### Exercise instructions:
Every record that follows must be set down word for word.

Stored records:
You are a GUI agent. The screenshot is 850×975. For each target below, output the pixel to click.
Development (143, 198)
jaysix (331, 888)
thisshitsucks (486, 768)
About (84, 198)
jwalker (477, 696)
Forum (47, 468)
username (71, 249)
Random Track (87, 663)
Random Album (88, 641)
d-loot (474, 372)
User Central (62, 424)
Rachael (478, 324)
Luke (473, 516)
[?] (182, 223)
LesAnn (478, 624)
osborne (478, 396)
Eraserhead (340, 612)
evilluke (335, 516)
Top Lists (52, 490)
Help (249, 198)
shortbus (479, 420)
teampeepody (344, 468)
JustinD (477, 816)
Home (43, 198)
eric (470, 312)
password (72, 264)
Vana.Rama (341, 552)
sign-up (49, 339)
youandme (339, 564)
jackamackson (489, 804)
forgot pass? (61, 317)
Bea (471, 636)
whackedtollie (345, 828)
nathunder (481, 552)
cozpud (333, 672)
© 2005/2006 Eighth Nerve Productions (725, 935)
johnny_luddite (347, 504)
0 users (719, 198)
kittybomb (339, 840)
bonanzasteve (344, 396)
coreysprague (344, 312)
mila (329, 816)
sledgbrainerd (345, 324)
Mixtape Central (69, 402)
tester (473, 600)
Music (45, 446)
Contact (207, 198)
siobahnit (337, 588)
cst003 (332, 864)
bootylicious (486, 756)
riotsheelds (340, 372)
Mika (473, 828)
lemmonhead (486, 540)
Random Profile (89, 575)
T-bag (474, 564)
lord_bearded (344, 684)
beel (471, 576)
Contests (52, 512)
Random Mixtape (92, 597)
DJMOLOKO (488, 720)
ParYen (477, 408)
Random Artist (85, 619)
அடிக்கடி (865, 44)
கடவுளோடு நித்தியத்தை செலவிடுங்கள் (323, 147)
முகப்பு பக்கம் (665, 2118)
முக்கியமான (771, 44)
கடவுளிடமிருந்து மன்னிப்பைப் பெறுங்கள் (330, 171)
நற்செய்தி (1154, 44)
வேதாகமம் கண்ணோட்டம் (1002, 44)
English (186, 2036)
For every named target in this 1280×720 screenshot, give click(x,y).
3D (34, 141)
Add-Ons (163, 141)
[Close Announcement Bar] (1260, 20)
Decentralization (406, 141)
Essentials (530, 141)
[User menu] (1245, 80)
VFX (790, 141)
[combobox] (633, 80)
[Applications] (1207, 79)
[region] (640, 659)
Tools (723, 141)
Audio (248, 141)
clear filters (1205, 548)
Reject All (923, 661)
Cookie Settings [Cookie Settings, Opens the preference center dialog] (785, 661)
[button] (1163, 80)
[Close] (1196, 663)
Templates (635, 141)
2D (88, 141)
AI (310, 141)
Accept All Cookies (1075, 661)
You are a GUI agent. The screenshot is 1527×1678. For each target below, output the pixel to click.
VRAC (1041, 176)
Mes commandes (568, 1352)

### Exercise output:
You are a GUI agent. The screenshot is 850×975. For each target below, output the pixel to click.
Development (143, 198)
jaysix (331, 888)
thisshitsucks (486, 768)
About (84, 198)
jwalker (477, 696)
Forum (47, 468)
username (71, 249)
Random Track (87, 663)
Random Album (88, 641)
d-loot (474, 372)
User Central (62, 424)
Rachael (478, 324)
Luke (473, 516)
[?] (182, 223)
LesAnn (478, 624)
osborne (478, 396)
Eraserhead (340, 612)
evilluke (335, 516)
Top Lists (52, 490)
Help (249, 198)
shortbus (479, 420)
teampeepody (344, 468)
JustinD (477, 816)
Home (43, 198)
eric (470, 312)
password (72, 264)
Vana.Rama (341, 552)
sign-up (49, 339)
youandme (339, 564)
jackamackson (489, 804)
forgot pass? (61, 317)
Bea (471, 636)
whackedtollie (345, 828)
nathunder (481, 552)
cozpud (333, 672)
© 2005/2006 Eighth Nerve Productions (725, 935)
johnny_luddite (347, 504)
0 users (719, 198)
kittybomb (339, 840)
bonanzasteve (344, 396)
coreysprague (344, 312)
mila (329, 816)
sledgbrainerd (345, 324)
Mixtape Central (69, 402)
tester (473, 600)
Music (45, 446)
Contact (207, 198)
siobahnit (337, 588)
cst003 (332, 864)
bootylicious (486, 756)
riotsheelds (340, 372)
Mika (473, 828)
lemmonhead (486, 540)
Random Profile (89, 575)
T-bag (474, 564)
lord_bearded (344, 684)
beel (471, 576)
Contests (52, 512)
Random Mixtape (92, 597)
DJMOLOKO (488, 720)
ParYen (477, 408)
Random Artist (85, 619)
அடிக்கடி (865, 44)
கடவுளோடு நித்தியத்தை செலவிடுங்கள் (323, 147)
முகப்பு பக்கம் (665, 2118)
முக்கியமான (771, 44)
கடவுளிடமிருந்து மன்னிப்பைப் பெறுங்கள் (330, 171)
நற்செய்தி (1154, 44)
வேதாகமம் கண்ணோட்டம் (1002, 44)
English (186, 2036)
For every named target in this 1280×720 screenshot, give click(x,y).
3D (34, 141)
Add-Ons (163, 141)
[Close Announcement Bar] (1260, 20)
Decentralization (406, 141)
Essentials (530, 141)
[User menu] (1245, 80)
VFX (790, 141)
[combobox] (633, 80)
[Applications] (1207, 79)
[region] (640, 659)
Tools (723, 141)
Audio (248, 141)
clear filters (1205, 548)
Reject All (923, 661)
Cookie Settings [Cookie Settings, Opens the preference center dialog] (785, 661)
[button] (1163, 80)
[Close] (1196, 663)
Templates (635, 141)
2D (88, 141)
AI (310, 141)
Accept All Cookies (1075, 661)
You are a GUI agent. The screenshot is 1527×1678. For each target below, output the pixel to click.
VRAC (1041, 176)
Mes commandes (568, 1352)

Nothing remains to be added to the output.